Quantum computers promise to solve problems in materials science, drug discovery, and cryptography that are fundamentally impossible for classical computers. But quantum bits — qubits — are notoriously fragile, losing their quantum information through interactions with the environment in a process called decoherence. Error correction is the key to building machines large enough to deliver on quantum computing’s promise.
What the QuTech Team Achieved
The Delft team’s breakthrough involved a surface code architecture using semiconductor spin qubits — the same kind of technology used in conventional computer chips. By encoding a single logical qubit across an array of physical qubits and implementing real-time error detection and correction protocols, the researchers achieved a logical error rate below the physical error rate of individual qubits.
“Crossing this threshold is what the field has been working toward for over a decade,” explains Dr. Barbara Terhal, a theoretical physicist involved in the project. “It means we can now, in principle, scale up by adding more physical qubits and see the logical qubit get better, not worse.”
Why Spin Qubits Matter
Unlike superconducting qubits used by Google and IBM, or trapped-ion approaches from Quantinuum, silicon spin qubits have a unique advantage: they’re compatible with existing semiconductor manufacturing processes. A quantum processor built on silicon could theoretically leverage the trillion-dollar infrastructure of the classical chip industry, dramatically reducing costs and accelerating scale-up.

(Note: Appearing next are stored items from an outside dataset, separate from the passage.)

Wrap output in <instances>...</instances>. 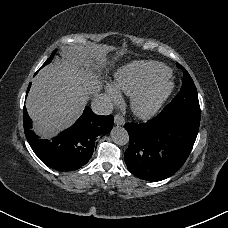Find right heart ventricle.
Wrapping results in <instances>:
<instances>
[{
  "instance_id": "right-heart-ventricle-1",
  "label": "right heart ventricle",
  "mask_w": 228,
  "mask_h": 228,
  "mask_svg": "<svg viewBox=\"0 0 228 228\" xmlns=\"http://www.w3.org/2000/svg\"><path fill=\"white\" fill-rule=\"evenodd\" d=\"M169 71L161 64L145 62L133 65L118 73L119 87L133 96L147 86L164 80Z\"/></svg>"
}]
</instances>
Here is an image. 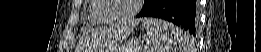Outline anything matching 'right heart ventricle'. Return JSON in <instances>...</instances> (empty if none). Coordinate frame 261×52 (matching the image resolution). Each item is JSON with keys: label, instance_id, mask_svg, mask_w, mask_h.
I'll return each instance as SVG.
<instances>
[{"label": "right heart ventricle", "instance_id": "1", "mask_svg": "<svg viewBox=\"0 0 261 52\" xmlns=\"http://www.w3.org/2000/svg\"><path fill=\"white\" fill-rule=\"evenodd\" d=\"M99 6H100V4L97 0L90 1V5L87 9V15H88V20L92 24H101V22L99 21V19L96 16V11L98 10Z\"/></svg>", "mask_w": 261, "mask_h": 52}]
</instances>
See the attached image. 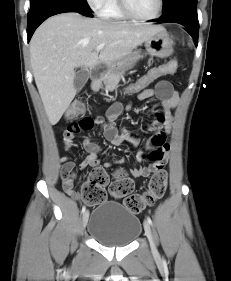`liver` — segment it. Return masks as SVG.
I'll use <instances>...</instances> for the list:
<instances>
[{
  "mask_svg": "<svg viewBox=\"0 0 231 281\" xmlns=\"http://www.w3.org/2000/svg\"><path fill=\"white\" fill-rule=\"evenodd\" d=\"M161 26H135L63 13L47 19L30 42L31 67L46 115L58 123L76 95L75 68L111 65L156 33ZM100 44L105 47L96 51Z\"/></svg>",
  "mask_w": 231,
  "mask_h": 281,
  "instance_id": "6515ba94",
  "label": "liver"
}]
</instances>
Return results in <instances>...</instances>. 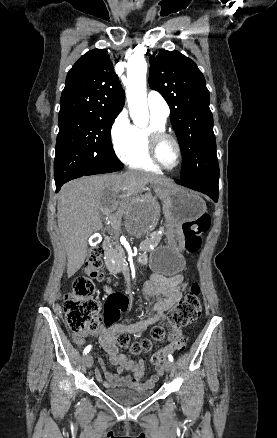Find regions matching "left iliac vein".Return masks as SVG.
Returning <instances> with one entry per match:
<instances>
[{"instance_id": "1", "label": "left iliac vein", "mask_w": 277, "mask_h": 438, "mask_svg": "<svg viewBox=\"0 0 277 438\" xmlns=\"http://www.w3.org/2000/svg\"><path fill=\"white\" fill-rule=\"evenodd\" d=\"M164 368L167 373L171 372L173 369V364L171 363V361H166L164 364Z\"/></svg>"}]
</instances>
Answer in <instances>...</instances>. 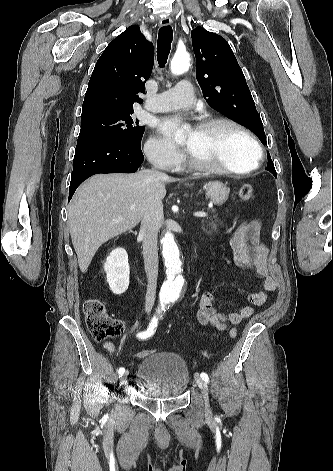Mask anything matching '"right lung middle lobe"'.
Wrapping results in <instances>:
<instances>
[{
    "label": "right lung middle lobe",
    "mask_w": 333,
    "mask_h": 471,
    "mask_svg": "<svg viewBox=\"0 0 333 471\" xmlns=\"http://www.w3.org/2000/svg\"><path fill=\"white\" fill-rule=\"evenodd\" d=\"M133 109L111 111L81 118L79 139L106 137L141 147L144 127L132 118Z\"/></svg>",
    "instance_id": "dd1d6c3e"
}]
</instances>
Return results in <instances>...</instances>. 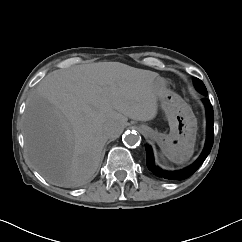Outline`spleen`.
Returning <instances> with one entry per match:
<instances>
[{
	"instance_id": "spleen-1",
	"label": "spleen",
	"mask_w": 242,
	"mask_h": 242,
	"mask_svg": "<svg viewBox=\"0 0 242 242\" xmlns=\"http://www.w3.org/2000/svg\"><path fill=\"white\" fill-rule=\"evenodd\" d=\"M162 153L172 162L177 164H182L188 159H185L183 156L179 155L177 152L169 151V150H163ZM193 153V152H192ZM192 155V154H191Z\"/></svg>"
}]
</instances>
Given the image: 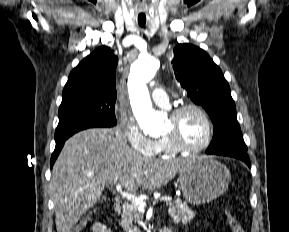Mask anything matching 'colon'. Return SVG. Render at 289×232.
Returning <instances> with one entry per match:
<instances>
[{
    "mask_svg": "<svg viewBox=\"0 0 289 232\" xmlns=\"http://www.w3.org/2000/svg\"><path fill=\"white\" fill-rule=\"evenodd\" d=\"M227 219L232 229V232H244L240 222L230 211H227ZM83 227H84V222L81 221L72 228L71 232H81Z\"/></svg>",
    "mask_w": 289,
    "mask_h": 232,
    "instance_id": "obj_1",
    "label": "colon"
}]
</instances>
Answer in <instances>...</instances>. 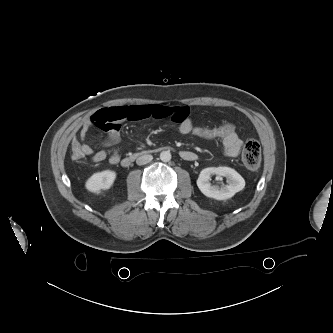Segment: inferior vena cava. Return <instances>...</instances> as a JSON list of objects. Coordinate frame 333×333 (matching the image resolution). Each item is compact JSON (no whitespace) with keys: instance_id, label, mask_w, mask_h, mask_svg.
I'll use <instances>...</instances> for the list:
<instances>
[{"instance_id":"1","label":"inferior vena cava","mask_w":333,"mask_h":333,"mask_svg":"<svg viewBox=\"0 0 333 333\" xmlns=\"http://www.w3.org/2000/svg\"><path fill=\"white\" fill-rule=\"evenodd\" d=\"M152 159H153L152 155L146 154V155H142V156L138 157L136 160V163H137V165H144V164L149 163Z\"/></svg>"}]
</instances>
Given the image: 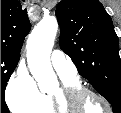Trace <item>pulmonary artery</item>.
Segmentation results:
<instances>
[{"label": "pulmonary artery", "instance_id": "1", "mask_svg": "<svg viewBox=\"0 0 121 113\" xmlns=\"http://www.w3.org/2000/svg\"><path fill=\"white\" fill-rule=\"evenodd\" d=\"M51 64L56 73L63 78L77 77V68L74 63L68 59L64 52L55 50L51 55Z\"/></svg>", "mask_w": 121, "mask_h": 113}]
</instances>
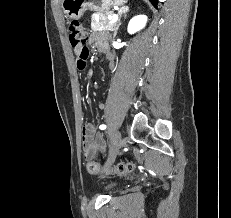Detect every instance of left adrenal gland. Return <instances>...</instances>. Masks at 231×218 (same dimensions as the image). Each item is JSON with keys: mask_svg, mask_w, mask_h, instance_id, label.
<instances>
[{"mask_svg": "<svg viewBox=\"0 0 231 218\" xmlns=\"http://www.w3.org/2000/svg\"><path fill=\"white\" fill-rule=\"evenodd\" d=\"M129 11H130V10H129V7H127V6L122 7V8L118 11L119 19H118L117 26H116V28L114 29L113 37H116L117 32H118V29H119V26L121 25L120 19H121L122 17L125 18V17L127 16V13H128Z\"/></svg>", "mask_w": 231, "mask_h": 218, "instance_id": "a2214340", "label": "left adrenal gland"}]
</instances>
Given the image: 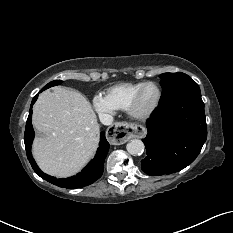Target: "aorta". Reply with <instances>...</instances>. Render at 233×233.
<instances>
[{"label": "aorta", "mask_w": 233, "mask_h": 233, "mask_svg": "<svg viewBox=\"0 0 233 233\" xmlns=\"http://www.w3.org/2000/svg\"><path fill=\"white\" fill-rule=\"evenodd\" d=\"M144 148H145L144 143L139 139H132L126 145V149L131 155L142 154Z\"/></svg>", "instance_id": "762f6f07"}]
</instances>
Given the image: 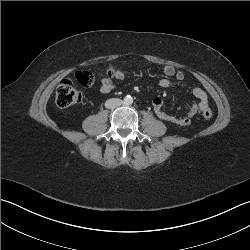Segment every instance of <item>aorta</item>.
<instances>
[{
  "instance_id": "obj_1",
  "label": "aorta",
  "mask_w": 250,
  "mask_h": 250,
  "mask_svg": "<svg viewBox=\"0 0 250 250\" xmlns=\"http://www.w3.org/2000/svg\"><path fill=\"white\" fill-rule=\"evenodd\" d=\"M125 105H131L133 103V98L130 95H127L123 100Z\"/></svg>"
}]
</instances>
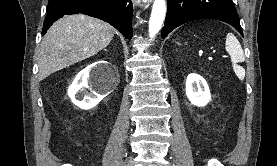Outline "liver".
<instances>
[{
  "mask_svg": "<svg viewBox=\"0 0 277 166\" xmlns=\"http://www.w3.org/2000/svg\"><path fill=\"white\" fill-rule=\"evenodd\" d=\"M115 29L87 15H70L56 21L44 36L39 51V80L90 58L106 48Z\"/></svg>",
  "mask_w": 277,
  "mask_h": 166,
  "instance_id": "liver-1",
  "label": "liver"
}]
</instances>
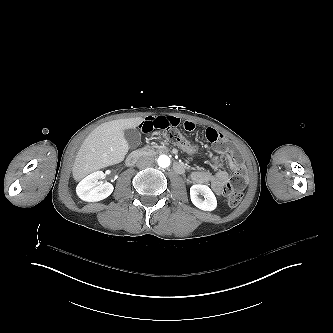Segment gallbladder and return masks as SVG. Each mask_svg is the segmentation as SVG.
Listing matches in <instances>:
<instances>
[{"mask_svg":"<svg viewBox=\"0 0 333 333\" xmlns=\"http://www.w3.org/2000/svg\"><path fill=\"white\" fill-rule=\"evenodd\" d=\"M124 137L131 149L137 148L141 143V134L137 129H126Z\"/></svg>","mask_w":333,"mask_h":333,"instance_id":"bac80fb5","label":"gallbladder"}]
</instances>
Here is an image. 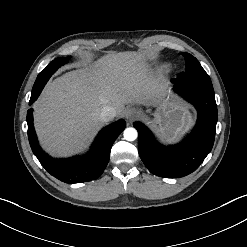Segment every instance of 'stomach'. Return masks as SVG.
Listing matches in <instances>:
<instances>
[{"instance_id":"stomach-1","label":"stomach","mask_w":247,"mask_h":247,"mask_svg":"<svg viewBox=\"0 0 247 247\" xmlns=\"http://www.w3.org/2000/svg\"><path fill=\"white\" fill-rule=\"evenodd\" d=\"M158 103L154 118L147 119V123L161 139L167 142L179 141L193 124L188 107L179 101L170 102L162 96Z\"/></svg>"}]
</instances>
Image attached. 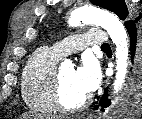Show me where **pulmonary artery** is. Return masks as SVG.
<instances>
[{"instance_id":"obj_1","label":"pulmonary artery","mask_w":142,"mask_h":119,"mask_svg":"<svg viewBox=\"0 0 142 119\" xmlns=\"http://www.w3.org/2000/svg\"><path fill=\"white\" fill-rule=\"evenodd\" d=\"M108 43L104 30L93 28L87 32L65 38L53 44V50L60 56L78 53L87 46H102Z\"/></svg>"}]
</instances>
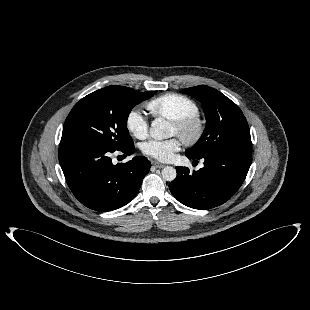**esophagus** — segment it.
I'll return each mask as SVG.
<instances>
[{"mask_svg": "<svg viewBox=\"0 0 310 310\" xmlns=\"http://www.w3.org/2000/svg\"><path fill=\"white\" fill-rule=\"evenodd\" d=\"M152 165H153L155 168H159V169H161V168L164 167L163 164H161V163H159V162H157V161H153V162H152Z\"/></svg>", "mask_w": 310, "mask_h": 310, "instance_id": "esophagus-1", "label": "esophagus"}]
</instances>
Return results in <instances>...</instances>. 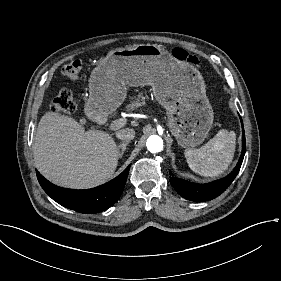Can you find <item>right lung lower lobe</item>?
Listing matches in <instances>:
<instances>
[{
    "mask_svg": "<svg viewBox=\"0 0 281 281\" xmlns=\"http://www.w3.org/2000/svg\"><path fill=\"white\" fill-rule=\"evenodd\" d=\"M129 169L130 165L110 182L88 190L57 187L39 172H37V178L45 192L60 205L80 213H97L117 202L123 192Z\"/></svg>",
    "mask_w": 281,
    "mask_h": 281,
    "instance_id": "98d812e1",
    "label": "right lung lower lobe"
}]
</instances>
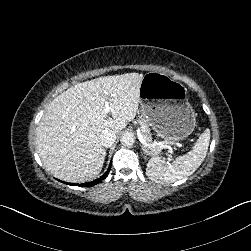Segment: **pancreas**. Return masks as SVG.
Returning <instances> with one entry per match:
<instances>
[{"label":"pancreas","mask_w":251,"mask_h":251,"mask_svg":"<svg viewBox=\"0 0 251 251\" xmlns=\"http://www.w3.org/2000/svg\"><path fill=\"white\" fill-rule=\"evenodd\" d=\"M137 122L140 125L141 133L143 135V138L146 140V142L151 145L153 140H152V134H151V129L147 122L144 119H138ZM150 150L152 153H155L159 150L158 146L150 147Z\"/></svg>","instance_id":"cf45deb5"}]
</instances>
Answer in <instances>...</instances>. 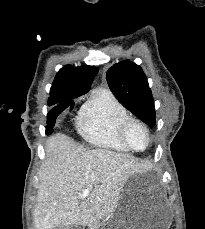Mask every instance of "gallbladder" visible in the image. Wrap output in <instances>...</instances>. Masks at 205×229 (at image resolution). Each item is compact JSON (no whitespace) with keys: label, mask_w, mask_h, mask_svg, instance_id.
I'll list each match as a JSON object with an SVG mask.
<instances>
[{"label":"gallbladder","mask_w":205,"mask_h":229,"mask_svg":"<svg viewBox=\"0 0 205 229\" xmlns=\"http://www.w3.org/2000/svg\"><path fill=\"white\" fill-rule=\"evenodd\" d=\"M56 229H69L67 226H59Z\"/></svg>","instance_id":"gallbladder-1"}]
</instances>
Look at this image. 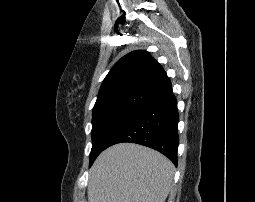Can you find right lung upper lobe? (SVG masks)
I'll return each instance as SVG.
<instances>
[{
  "instance_id": "obj_1",
  "label": "right lung upper lobe",
  "mask_w": 255,
  "mask_h": 202,
  "mask_svg": "<svg viewBox=\"0 0 255 202\" xmlns=\"http://www.w3.org/2000/svg\"><path fill=\"white\" fill-rule=\"evenodd\" d=\"M172 93L171 82L161 65L144 50L122 57L105 77L93 115L115 110L139 111Z\"/></svg>"
}]
</instances>
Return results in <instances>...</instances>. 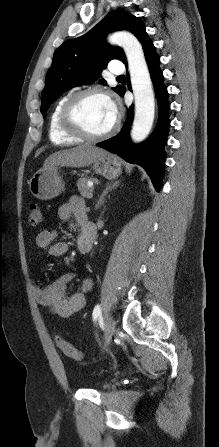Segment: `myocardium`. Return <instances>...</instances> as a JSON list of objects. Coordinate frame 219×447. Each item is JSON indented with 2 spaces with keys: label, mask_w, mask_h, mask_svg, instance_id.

The Dutch government has invested heavily in quantum technology through the Quantum Delta NL program, a €615 million initiative that positions the Netherlands as a global quantum hub. QuTech, as the program’s flagship research center, has now delivered one of the most concrete demonstrations of progress toward a practical quantum computer.
The Road Ahead
While a universal fault-tolerant quantum computer remains years away, the QuTech demonstration proves the underlying physics works. The next challenges include scaling from tens to thousands of physical qubits while maintaining error correction performance, improving gate fidelities, and developing the cryogenic control electronics needed to operate large qubit arrays.
Industry partners including ASML, ASM International, and several Dutch semiconductor equipment manufacturers are closely following the developments, recognizing that quantum computing could eventually revolutionize chip design itself — creating a virtuous cycle where better computers design even better computers.